[Extracted page text data]
---------------
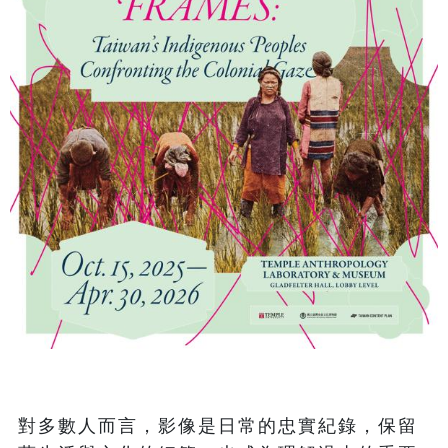
對多數人而言，影像是日常的忠實紀錄，保留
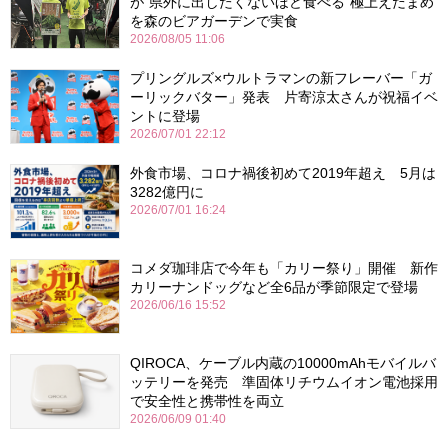
が“県外に出したくないほど食べる”極上えだまめ
を森のビアガーデンで実食
2026/08/05 11:06
プリングルズ×ウルトラマンの新フレーバー「ガ
ーリックバター」発表 片寄涼太さんが祝福イベ
ントに登場
2026/07/01 22:12
外食市場、コロナ禍後初めて2019年超え 5月は
3282億円に
2026/07/01 16:24
コメダ珈琲店で今年も「カリー祭り」開催 新作
カリーナンドッグなど全6品が季節限定で登場
2026/06/16 15:52
QIROCA、ケーブル内蔵の10000mAhモバイルバ
ッテリーを発売 準固体リチウムイオン電池採用
で安全性と携帯性を両立
2026/06/09 01:40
---------------
▸ **Problem description**
Please transcribe exactly the line containing "2026/07/01 16:24" and every line after it to the end of the data, and no other lines.

▸ **Exercise result**
2026/07/01 16:24
コメダ珈琲店で今年も「カリー祭り」開催 新作
カリーナンドッグなど全6品が季節限定で登場
2026/06/16 15:52
QIROCA、ケーブル内蔵の10000mAhモバイルバ
ッテリーを発売 準固体リチウムイオン電池採用
で安全性と携帯性を両立
2026/06/09 01:40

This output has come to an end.